# ED Visits multiple days in a row?



## ardithch (Mar 1, 2016)

We have a common situation where the patient is in the ED for multiple days because a bed is not available in the hospital. The patient's status is not changed to observation or inpatient, before discharged from the ED 3-4 days later. Can the physicians/specialists who see the patient bill ED visits each day with POS 23 (99281-99285?) According to CPT guidelines, ED E/Ms are for new or established patients; however, I am concerend that the subsequent documentation will not support an ED visit.

1) What is recommended to bill in this scenerio for the subsequent visits?
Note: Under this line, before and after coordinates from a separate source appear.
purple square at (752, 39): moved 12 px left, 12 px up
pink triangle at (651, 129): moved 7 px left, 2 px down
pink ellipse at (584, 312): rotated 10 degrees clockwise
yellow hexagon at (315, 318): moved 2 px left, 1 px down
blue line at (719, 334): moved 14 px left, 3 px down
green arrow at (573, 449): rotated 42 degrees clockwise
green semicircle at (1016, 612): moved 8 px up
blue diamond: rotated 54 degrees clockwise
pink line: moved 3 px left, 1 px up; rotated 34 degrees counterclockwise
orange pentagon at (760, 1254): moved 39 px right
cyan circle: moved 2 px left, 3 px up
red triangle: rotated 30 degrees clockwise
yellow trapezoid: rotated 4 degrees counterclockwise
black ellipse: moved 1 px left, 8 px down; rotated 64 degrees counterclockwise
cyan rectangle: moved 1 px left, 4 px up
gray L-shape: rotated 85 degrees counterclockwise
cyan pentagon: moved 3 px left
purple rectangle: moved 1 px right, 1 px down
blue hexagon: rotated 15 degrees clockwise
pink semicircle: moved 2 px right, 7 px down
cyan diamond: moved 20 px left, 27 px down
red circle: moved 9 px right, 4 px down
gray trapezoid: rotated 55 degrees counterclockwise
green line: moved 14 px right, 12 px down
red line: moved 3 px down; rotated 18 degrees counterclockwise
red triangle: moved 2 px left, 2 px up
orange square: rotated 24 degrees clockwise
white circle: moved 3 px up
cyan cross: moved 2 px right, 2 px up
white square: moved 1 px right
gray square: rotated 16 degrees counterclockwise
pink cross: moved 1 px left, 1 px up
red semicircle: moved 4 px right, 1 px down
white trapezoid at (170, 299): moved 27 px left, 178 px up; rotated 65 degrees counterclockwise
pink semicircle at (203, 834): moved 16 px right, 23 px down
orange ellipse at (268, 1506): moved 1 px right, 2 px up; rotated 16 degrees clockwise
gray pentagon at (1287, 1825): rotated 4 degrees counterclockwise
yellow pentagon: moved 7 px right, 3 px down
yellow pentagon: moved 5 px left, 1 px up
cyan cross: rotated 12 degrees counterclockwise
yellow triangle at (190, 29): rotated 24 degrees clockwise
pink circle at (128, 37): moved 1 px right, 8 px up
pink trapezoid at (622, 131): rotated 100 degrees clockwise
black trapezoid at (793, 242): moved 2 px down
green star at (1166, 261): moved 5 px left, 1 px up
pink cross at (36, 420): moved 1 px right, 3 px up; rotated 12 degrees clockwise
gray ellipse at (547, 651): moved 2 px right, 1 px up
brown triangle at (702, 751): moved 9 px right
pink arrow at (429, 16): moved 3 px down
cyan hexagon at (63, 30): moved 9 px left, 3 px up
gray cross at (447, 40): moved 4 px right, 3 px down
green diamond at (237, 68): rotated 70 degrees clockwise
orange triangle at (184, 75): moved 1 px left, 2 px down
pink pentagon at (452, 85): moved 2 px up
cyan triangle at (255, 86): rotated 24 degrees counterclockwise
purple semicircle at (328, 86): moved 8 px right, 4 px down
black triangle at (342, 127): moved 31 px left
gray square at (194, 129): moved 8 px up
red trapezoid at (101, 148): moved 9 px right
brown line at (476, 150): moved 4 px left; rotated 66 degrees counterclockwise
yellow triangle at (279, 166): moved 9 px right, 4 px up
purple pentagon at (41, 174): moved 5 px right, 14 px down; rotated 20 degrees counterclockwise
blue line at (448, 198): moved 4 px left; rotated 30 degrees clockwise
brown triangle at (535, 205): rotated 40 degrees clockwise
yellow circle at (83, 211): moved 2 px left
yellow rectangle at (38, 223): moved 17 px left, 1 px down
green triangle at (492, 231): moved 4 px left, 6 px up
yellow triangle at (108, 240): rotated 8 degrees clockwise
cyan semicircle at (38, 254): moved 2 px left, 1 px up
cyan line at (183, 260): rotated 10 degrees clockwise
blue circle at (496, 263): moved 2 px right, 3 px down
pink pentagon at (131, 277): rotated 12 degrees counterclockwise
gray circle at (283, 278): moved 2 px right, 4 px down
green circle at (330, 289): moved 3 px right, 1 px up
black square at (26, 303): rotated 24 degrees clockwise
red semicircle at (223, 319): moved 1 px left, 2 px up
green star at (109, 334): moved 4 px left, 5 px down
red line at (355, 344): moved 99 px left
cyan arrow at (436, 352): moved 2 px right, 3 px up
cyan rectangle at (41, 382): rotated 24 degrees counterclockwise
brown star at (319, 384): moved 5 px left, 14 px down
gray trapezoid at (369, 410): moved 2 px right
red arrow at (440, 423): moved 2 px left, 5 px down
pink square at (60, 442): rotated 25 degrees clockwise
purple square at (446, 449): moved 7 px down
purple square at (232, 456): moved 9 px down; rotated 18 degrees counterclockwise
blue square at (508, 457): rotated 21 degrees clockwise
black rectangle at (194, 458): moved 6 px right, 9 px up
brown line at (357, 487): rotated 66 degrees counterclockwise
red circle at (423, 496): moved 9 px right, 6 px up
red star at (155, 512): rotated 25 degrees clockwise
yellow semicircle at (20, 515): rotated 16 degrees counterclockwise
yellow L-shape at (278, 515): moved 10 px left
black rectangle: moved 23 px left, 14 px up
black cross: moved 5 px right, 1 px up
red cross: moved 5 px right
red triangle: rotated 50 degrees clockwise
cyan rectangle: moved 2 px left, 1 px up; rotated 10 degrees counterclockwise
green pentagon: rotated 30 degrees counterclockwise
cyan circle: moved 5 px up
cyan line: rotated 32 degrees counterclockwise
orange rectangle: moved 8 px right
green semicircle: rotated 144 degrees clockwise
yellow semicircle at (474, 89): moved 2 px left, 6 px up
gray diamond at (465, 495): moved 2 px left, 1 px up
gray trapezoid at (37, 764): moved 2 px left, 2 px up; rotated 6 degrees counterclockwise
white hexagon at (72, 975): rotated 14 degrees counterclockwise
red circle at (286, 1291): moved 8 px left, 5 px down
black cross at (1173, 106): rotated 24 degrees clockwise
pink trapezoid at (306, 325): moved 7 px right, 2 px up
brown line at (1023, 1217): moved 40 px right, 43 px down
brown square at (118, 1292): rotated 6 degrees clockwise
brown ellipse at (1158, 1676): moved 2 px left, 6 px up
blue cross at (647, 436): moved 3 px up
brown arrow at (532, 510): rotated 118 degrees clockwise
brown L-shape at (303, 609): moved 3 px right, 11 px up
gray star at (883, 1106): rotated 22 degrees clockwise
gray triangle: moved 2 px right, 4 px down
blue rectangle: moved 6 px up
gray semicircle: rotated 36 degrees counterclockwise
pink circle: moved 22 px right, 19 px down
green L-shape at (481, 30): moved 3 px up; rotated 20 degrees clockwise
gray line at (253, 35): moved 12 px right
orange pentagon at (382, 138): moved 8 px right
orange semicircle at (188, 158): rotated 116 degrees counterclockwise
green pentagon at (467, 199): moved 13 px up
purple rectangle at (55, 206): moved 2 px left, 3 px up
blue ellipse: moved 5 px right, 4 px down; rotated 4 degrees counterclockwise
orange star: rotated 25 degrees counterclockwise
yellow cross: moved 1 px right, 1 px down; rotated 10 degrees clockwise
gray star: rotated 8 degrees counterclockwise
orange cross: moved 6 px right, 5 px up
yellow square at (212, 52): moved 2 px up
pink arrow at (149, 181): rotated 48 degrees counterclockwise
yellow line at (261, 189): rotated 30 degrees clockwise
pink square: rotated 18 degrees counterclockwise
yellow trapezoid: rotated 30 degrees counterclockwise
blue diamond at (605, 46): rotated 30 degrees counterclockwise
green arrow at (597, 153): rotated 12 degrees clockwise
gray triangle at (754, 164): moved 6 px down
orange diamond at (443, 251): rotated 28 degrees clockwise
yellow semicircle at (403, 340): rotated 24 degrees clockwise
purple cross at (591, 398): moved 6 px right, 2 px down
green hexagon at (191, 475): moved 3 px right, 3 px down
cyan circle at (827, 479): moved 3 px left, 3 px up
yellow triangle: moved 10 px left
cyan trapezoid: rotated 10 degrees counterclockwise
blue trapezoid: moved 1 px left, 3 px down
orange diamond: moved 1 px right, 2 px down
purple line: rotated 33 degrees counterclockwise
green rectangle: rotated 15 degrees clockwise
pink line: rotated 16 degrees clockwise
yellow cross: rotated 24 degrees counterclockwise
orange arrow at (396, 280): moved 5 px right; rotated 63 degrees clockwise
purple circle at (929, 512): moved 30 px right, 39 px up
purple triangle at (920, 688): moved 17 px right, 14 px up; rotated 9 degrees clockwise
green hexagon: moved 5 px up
One coder is stating an established E/M code (99211-99215); however, the insurances don't want to pay this with the 23 POS.

2) Does anyone have a reference for exactly what is supported in each level of ED visit aside from the CPT manual?

Thanks!
Ardith, CPC, CGSC


----------



## CodingKing (Mar 1, 2016)

I think you are going to have a hard time justify keeping a patient in ER status for 4 days. They either meet the criteria of Observation, Inpatient or should be discharged. I don't believe bed availability is sufficient for not admitting the patient, especially considering its the status not the location that is important.


----------



## ardithch (Mar 1, 2016)

Thank you for your reply. Our issue is that these are usually Psyche patients who are held in the ER when a Psyche bed is unavailable.  Is there any reference material that you know of for coding follow up visits in the ER?


----------



## mitchellde (Mar 1, 2016)

ardithch said:


> Thank you for your reply. Our issue is that these are usually Psyche patients who are held in the ER when a Psyche bed is unavailable.  Is there any reference material that you know of for coding follow up visits in the ER?



Was an order written for inpatient admission, and then no bed available?  If so then the patient is considered to be an inpatient from the time the order is written without regard to where exactly in the facility the patient physically is put.  So if the patient is still in the ER with an order for inpatient, then it is inpatient status at that time.


----------



## ardithch (Mar 1, 2016)

Thank you for your input!!


----------



## melbiv (Mar 2, 2016)

Our small hospital holds psych patients in the ER for multiple days waiting for an available bed in a different facility.   It is especially hard 
to find a psych bed for a patient with medical diagnoses.   We have only been charging one ER facility level and one ER pro fee for the entire
stay.   I would love to hear a different solution to this problem.


----------



## CodingKing (Mar 2, 2016)

melbiv said:


> Our small hospital holds psych patients in the ER for multiple days waiting for an available bed in a different facility.   It is especially hard
> to find a psych bed for a patient with medical diagnoses.   We have only been charging one ER facility level and one ER pro fee for the entire
> stay.   I would love to hear a different solution to this problem.



Charging one fee sounds about right. Now that i really think about it if you are seen in the ER at 11PM and it spans past midnight you cant bill more than 1 E&M so i don't see how this would be any different if it spanned more than just 1 midnight.


----------



## melbiv (Mar 4, 2016)

Thanks everyone.   Because of our remote rural location we are keeping some psych patients 2+ days in the ER while finding an available bed.

I'm on the look out for the correct way to bill these accounts but for now I believe one facility level/one pro fee is our only option.


----------



## lnelms (May 11, 2016)

One ER visit is all you can bill.  It has to be billed with date of service of when patient entered the ER.